Goal of the exercise
Print the listing below again, exactly. Skip the pictures.
BEGIN Information supplied
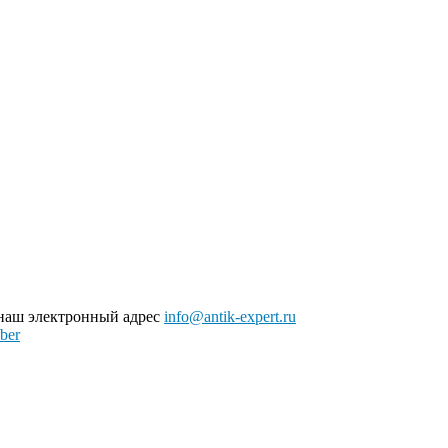
 наш электронный адрес
info@antik-expert.ru
ber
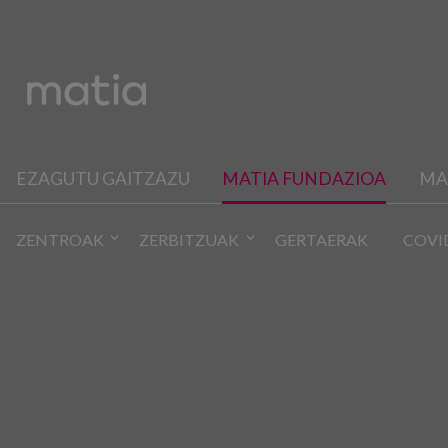
EZAGUTU GAITZAZU
MATIA FUNDAZIOA
MA
ZENTROAK
ZERBITZUAK
GERTAERAK
COVI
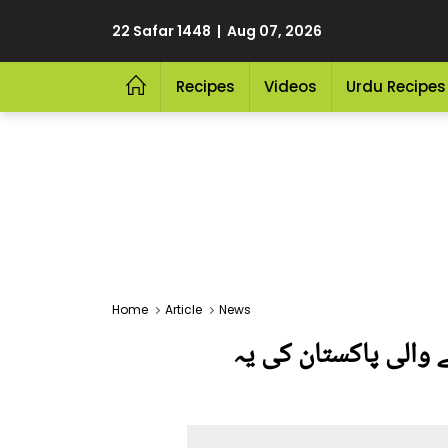
22 Safar 1448 | Aug 07, 2026
Recipes
Videos
Urdu Recipes
Home
Article
News
لگانے والی پاکستان کی یہ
END Information supplied
Exercise response
 наш электронный адрес
info@antik-expert.ru
ber
EZAGUTU GAITZAZU
MATIA FUNDAZIOA
MA
ZENTROAK
ZERBITZUAK
GERTAERAK
COVI
22 Safar 1448 | Aug 07, 2026
Recipes
Videos
Urdu Recipes
Home
Article
News
لگانے والی پاکستان کی یہ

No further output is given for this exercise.